I bless my cousin for paving the difficult way forward. Since I know that in my own life, that would definitely not be the first act of defiance or controversy that I would bring to the table myself in the family.

Religion

When I say religion, I honestly mean that in this case, wars have been started for far less. I have been, as was my cousin, brought up strictly Roman Catholic. And although I have dated men who were not Catholic like myself, circumambulating on the issue, I've come to a decision that I would not settle for anything other than a like-minded person of the same faith. Mind you, I'm not inherently religious myself, but having had experiences with a conflict of faith, it becomes an issue for me when faith turns into a way of life, and a way of life into a waste of time if these two are not aligned.
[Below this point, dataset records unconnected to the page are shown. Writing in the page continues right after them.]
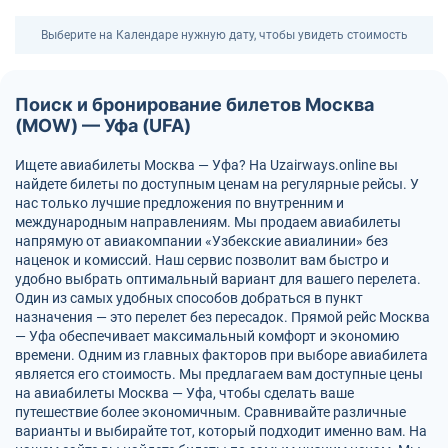
Выберите на Календаре нужную дату, чтобы увидеть стоимость
Поиск и бронирование билетов Москва
(MOW) — Уфа (UFA)
Ищете авиабилеты Москва — Уфа? На Uzairways.online вы
найдете билеты по доступным ценам на регулярные рейсы. У
нас только лучшие предложения по внутренним и
международным направлениям. Мы продаем авиабилеты
напрямую от авиакомпании «Узбекские авиалинии» без
наценок и комиссий. Наш сервис позволит вам быстро и
удобно выбрать оптимальный вариант для вашего перелета.
Один из самых удобных способов добраться в пункт
назначения — это перелет без пересадок. Прямой рейс Москва
— Уфа обеспечивает максимальный комфорт и экономию
времени. Одним из главных факторов при выборе авиабилета
является его стоимость. Мы предлагаем вам доступные цены
на авиабилеты Москва — Уфа, чтобы сделать ваше
путешествие более экономичным. Сравнивайте различные
варианты и выбирайте тот, который подходит именно вам. На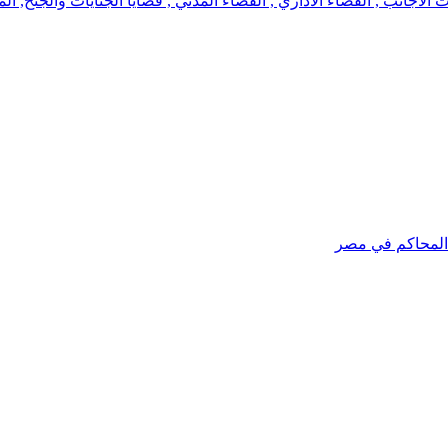
جانب , القضاء الاداري , القضاء المدني , قضايا الجنايات والجنح, الم
 المحاكم في مصر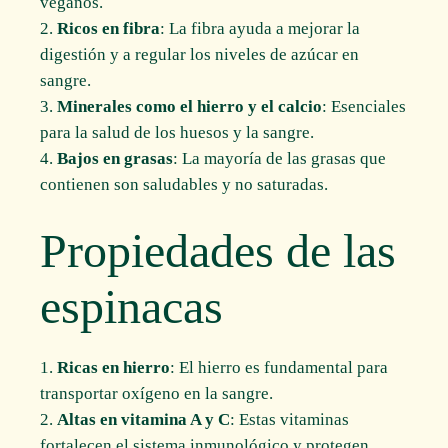
veganos.
Ricos en fibra
: La fibra ayuda a mejorar la
digestión y a regular los niveles de azúcar en
sangre.
Minerales como el hierro y el calcio
: Esenciales
para la salud de los huesos y la sangre.
Bajos en grasas
: La mayoría de las grasas que
contienen son saludables y no saturadas.
Propiedades de las
espinacas
Ricas en hierro
: El hierro es fundamental para
transportar oxígeno en la sangre.
Altas en vitamina A y C
: Estas vitaminas
fortalecen el sistema inmunológico y protegen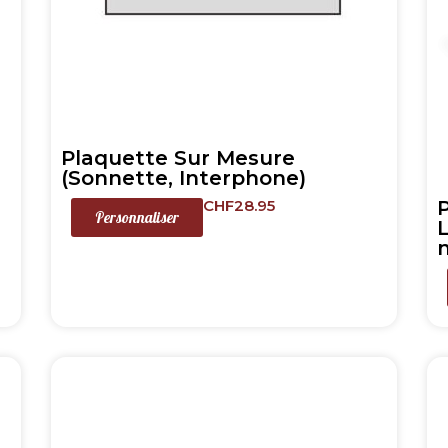
Plaquette Sur Mesure
(Sonnette, Interphone)
CHF
28.95
Personnaliser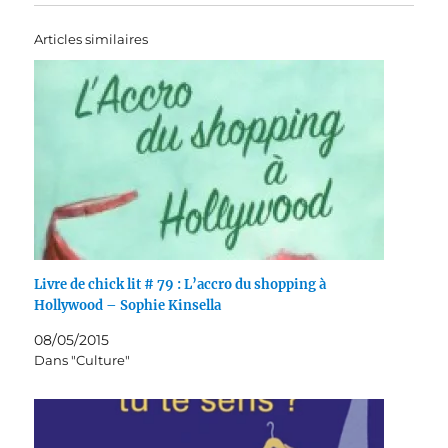
Articles similaires
Livre de chick lit # 79 : L’accro du shopping à
Hollywood – Sophie Kinsella
08/05/2015
Dans "Culture"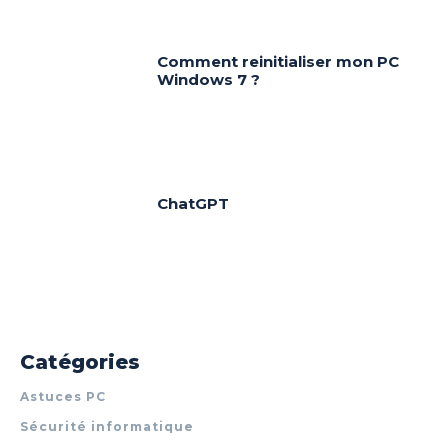
Comment reinitialiser mon PC
Windows 7 ?
ChatGPT
Catégories
Astuces PC
Sécurité informatique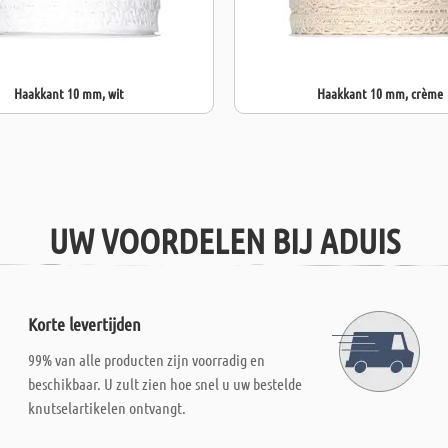
Haakkant 10 mm, wit
Haakkant 10 mm, crème
UW VOORDELEN BIJ ADUIS
Korte levertijden
99% van alle producten zijn voorradig en
beschikbaar. U zult zien hoe snel u uw bestelde
knutselartikelen ontvangt.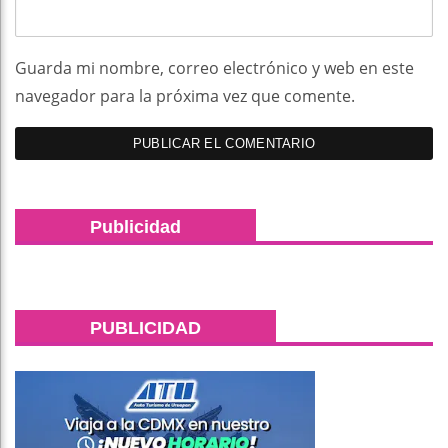
Guarda mi nombre, correo electrónico y web en este
navegador para la próxima vez que comente.
Publicidad
PUBLICIDAD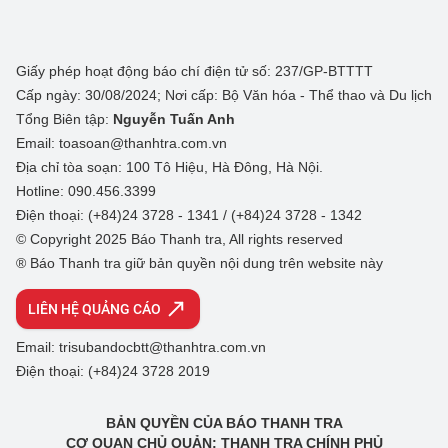
Giấy phép hoạt động báo chí điện tử số: 237/GP-BTTTT
Cấp ngày: 30/08/2024; Nơi cấp: Bộ Văn hóa - Thể thao và Du lịch
Tổng Biên tập:
Nguyễn Tuấn Anh
Email: toasoan@thanhtra.com.vn
Địa chỉ tòa soạn: 100 Tô Hiệu, Hà Đông, Hà Nội.
Hotline: 090.456.3399
Điện thoại: (+84)24 3728 - 1341 / (+84)24 3728 - 1342
© Copyright 2025 Báo Thanh tra, All rights reserved
® Báo Thanh tra giữ bản quyền nội dung trên website này
LIÊN HỆ QUẢNG CÁO
Email: trisubandocbtt@thanhtra.com.vn
Điện thoại: (+84)24 3728 2019
BẢN QUYỀN CỦA BÁO THANH TRA
CƠ QUAN CHỦ QUẢN: THANH TRA CHÍNH PHỦ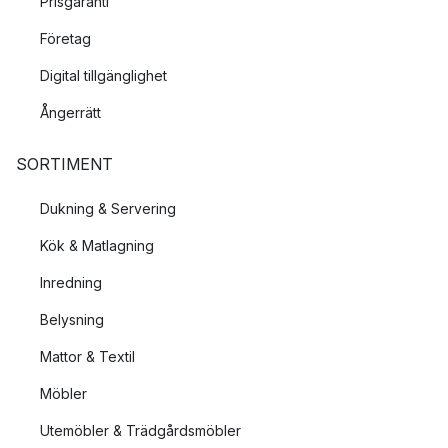
Prisgaranti
Företag
Digital tillgänglighet
Ångerrätt
SORTIMENT
Dukning & Servering
Kök & Matlagning
Inredning
Belysning
Mattor & Textil
Möbler
Utemöbler & Trädgårdsmöbler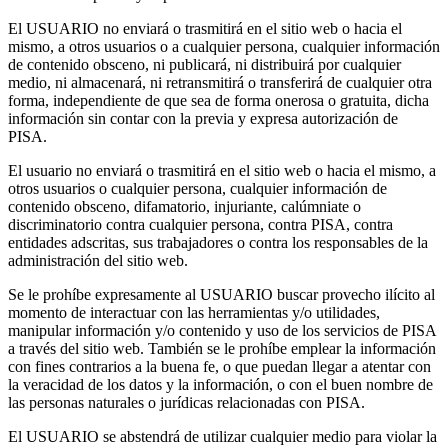
El USUARIO no enviará o trasmitirá en el sitio web o hacia el
mismo, a otros usuarios o a cualquier persona, cualquier información
de contenido obsceno, ni publicará, ni distribuirá por cualquier
medio, ni almacenará, ni retransmitirá o transferirá de cualquier otra
forma, independiente de que sea de forma onerosa o gratuita, dicha
información sin contar con la previa y expresa autorización de
PISA.
El usuario no enviará o trasmitirá en el sitio web o hacia el mismo, a
otros usuarios o cualquier persona, cualquier información de
contenido obsceno, difamatorio, injuriante, calúmniate o
discriminatorio contra cualquier persona, contra PISA, contra
entidades adscritas, sus trabajadores o contra los responsables de la
administración del sitio web.
Se le prohíbe expresamente al USUARIO buscar provecho ilícito al
momento de interactuar con las herramientas y/o utilidades,
manipular información y/o contenido y uso de los servicios de PISA
a través del sitio web. También se le prohíbe emplear la información
con fines contrarios a la buena fe, o que puedan llegar a atentar con
la veracidad de los datos y la información, o con el buen nombre de
las personas naturales o jurídicas relacionadas con PISA.
El USUARIO se abstendrá de utilizar cualquier medio para violar la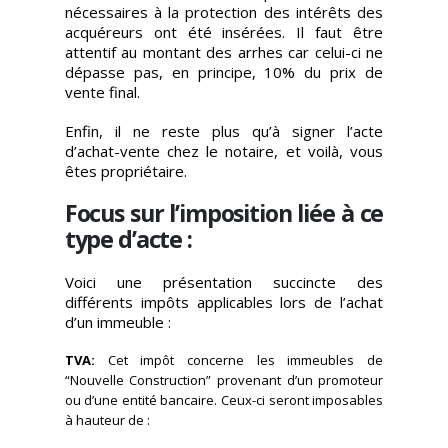
nécessaires à la protection des intérêts des
acquéreurs ont été insérées. Il faut être
attentif au montant des arrhes car celui-ci ne
dépasse pas, en principe, 10% du prix de
vente final.
Enfin, il ne reste plus qu’à signer l’acte
d’achat-vente chez le notaire, et voilà, vous
êtes propriétaire.
Focus sur l’imposition liée à ce
type d’acte :
Voici une présentation succincte des
différents impôts applicables lors de l’achat
d’un immeuble :
TVA:
Cet impôt concerne les immeubles de
“Nouvelle Construction” provenant d’un promoteur
ou d’une entité bancaire. Ceux-ci seront imposables
à hauteur de :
A friend of a friend of mine with whom I've had this conversation recently said this was a rather biased and bigoted way of thinking. But in my opinion, this is personal choice. Bigotry would be if I had forced my religion and my way of life on anyone else, take it or leave it. But needing to find someone with values in alignment to mine is simply personal choice, in my opinion. Why waste my time with someone with whom I cannot agree on the simple things?
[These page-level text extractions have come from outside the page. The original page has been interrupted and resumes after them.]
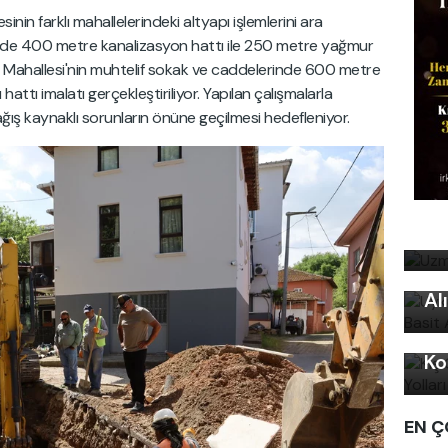
sinin farklı mahallelerindeki altyapı işlemlerini ara
nde 400 metre kanalizasyon hattı ile 250 metre yağmur
r Mahallesi'nin muhtelif sokak ve caddelerinde 600 metre
tı imalatı gerçekleştiriliyor. Yapılan çalışmalarla
ağış kaynaklı sorunların önüne geçilmesi hedefleniyor.
Uz
bi
Uy
Ku
Al
Kı
Ko
EN Ç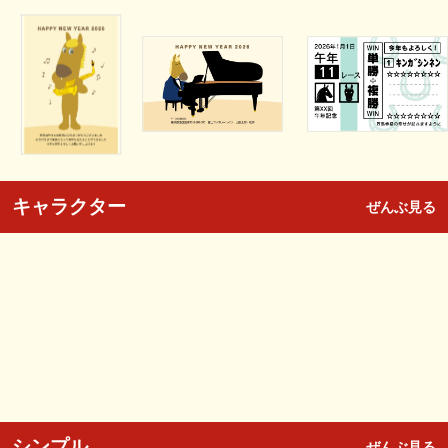
キャラクター
ぜんぶ見る
シンプル
ぜんぶ見る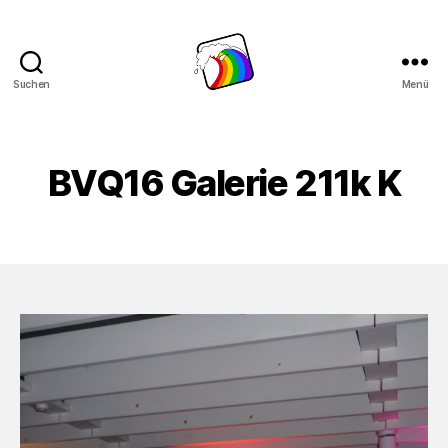
Suchen
Menü
Schwule
Welle
BVQ16 Galerie 211k K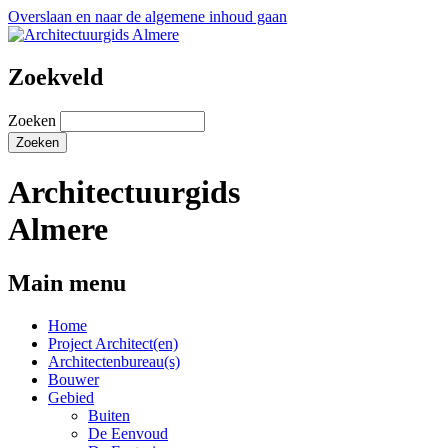
Overslaan en naar de algemene inhoud gaan
Zoekveld
Zoeken
Architectuurgids
Almere
Main menu
Home
Project Architect(en)
Architectenbureau(s)
Bouwer
Gebied
Buiten
De Eenvoud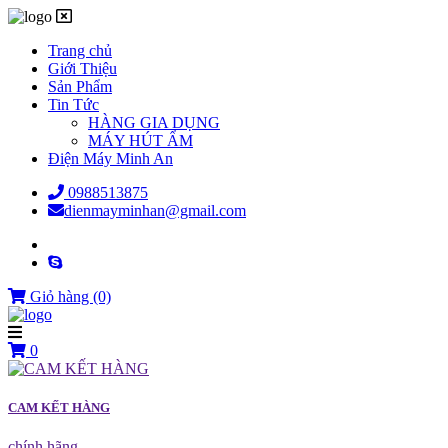
Trang chủ
Giới Thiệu
Sản Phẩm
Tin Tức
HÀNG GIA DỤNG
MÁY HÚT ẨM
Điện Máy Minh An
0988513875
dienmayminhan@gmail.com
Giỏ hàng
(0)
0
CAM KẾT HÀNG
chính hãng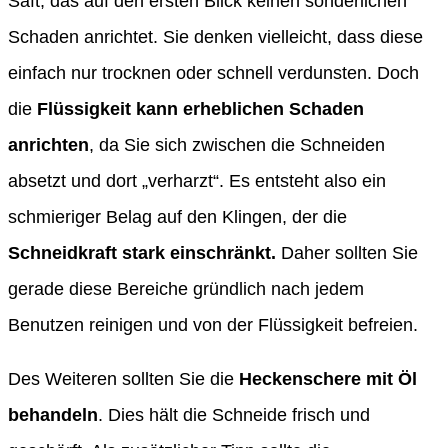
Saft, das auf den ersten Blick keinen sonderlichen
Schaden anrichtet. Sie denken vielleicht, dass diese
einfach nur trocknen oder schnell verdunsten. Doch
die
Flüssigkeit kann erheblichen Schaden
anrichten
, da Sie sich zwischen die Schneiden
absetzt und dort „verharzt“. Es entsteht also ein
schmieriger Belag auf den Klingen, der die
Schneidkraft stark einschränkt.
Daher sollten Sie
gerade diese Bereiche gründlich nach jedem
Benutzen reinigen und von der Flüssigkeit befreien.
Des Weiteren sollten Sie die
Heckenschere mit Öl
behandeln
. Dies hält die Schneide frisch und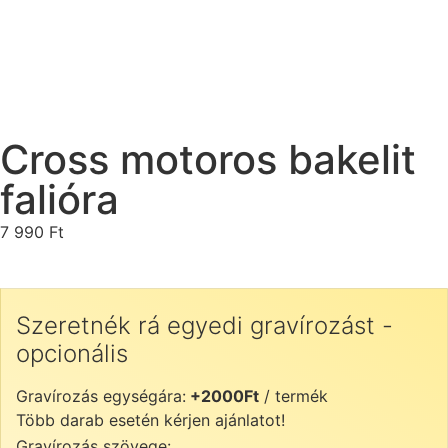
Cross motoros bakelit
falióra
7 990
Ft
Szeretnék rá egyedi gravírozást -
opcionális
Gravírozás egységára:
+2000Ft
/ termék
Több darab esetén kérjen ajánlatot!
Gravírozás szövege: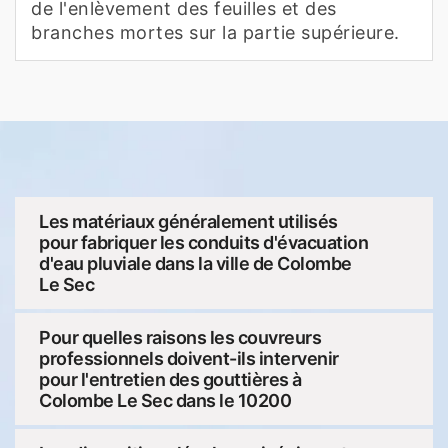
de l'enlèvement des feuilles et des
branches mortes sur la partie supérieure.
Les matériaux généralement utilisés
pour fabriquer les conduits d'évacuation
d'eau pluviale dans la ville de Colombe
Le Sec
Pour quelles raisons les couvreurs
professionnels doivent-ils intervenir
pour l'entretien des gouttières à
Colombe Le Sec dans le 10200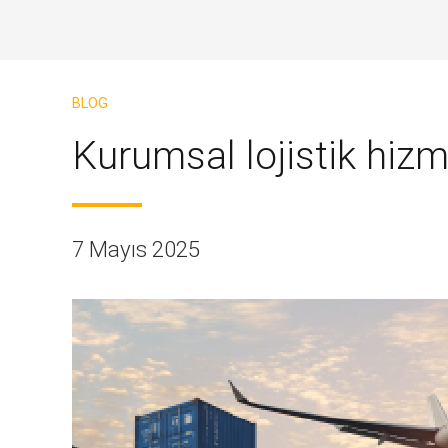
BLOG
Kurumsal lojistik hizme
7 Mayıs 2025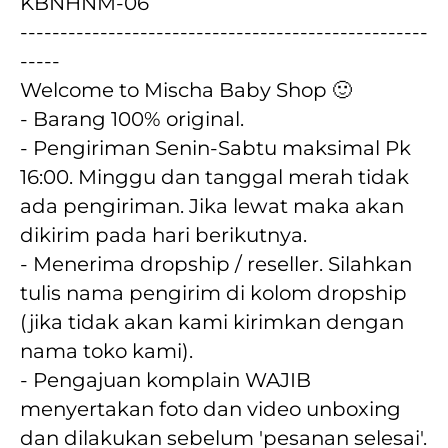
KBNHNM-06
---------------------------------------------------
-----
Welcome to Mischa Baby Shop 🙂
- Barang 100% original.
- Pengiriman Senin-Sabtu maksimal Pk 
16:00. Minggu dan tanggal merah tidak 
ada pengiriman. Jika lewat maka akan 
dikirim pada hari berikutnya.
- Menerima dropship / reseller. Silahkan 
tulis nama pengirim di kolom dropship 
(jika tidak akan kami kirimkan dengan 
nama toko kami).
- Pengajuan komplain WAJIB 
menyertakan foto dan video unboxing 
dan dilakukan sebelum 'pesanan selesai'.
That said though, the needs of the Roman Catholic faith to necessarily marry and bring up children in the faith inherently strikes me as being rather restrictive in a case like this. In my cousin's perspective, he faces a moral dilemma - if you marry someone else with the same requirement, but of different faith, your children become a perpetually spinning cat in a vacuum with a buttered toast on its back. Is personal choice necessarily even an option anymore?

I'd truly love to see how he's going to solve this one. I know that I'd have no answers and no points of compromise of this one. I've given up far more in terms of relationships for far less than this dilemma.

Social Norms

One thing that I know I'd definitely be blessed to give my kids is a sense of open wisdom when it comes to social norms and structure. I sincerely believe that in the next 10 years, the confines of race, caste, ethnicity, religion, gender and geographies will dissolve and begin to disappear.

I'm living for and dreaming of a world and a society where people are people - global citizens and an encapsulation only of the ideas and dreams that they have, where their minds and speeches become the only currency by which relationships and unions are formed. Where we can see that what we believe in is more similar than different, and recognize that the end of the day, we are standing, perhaps on two sides of the fence, but at least on the same playing field.

Perhaps this is a distant dream. But it is one that has become embroiled with my life the way I live it, in such a way that the lack of its existence is the lack of the fullness of my life in its entirety.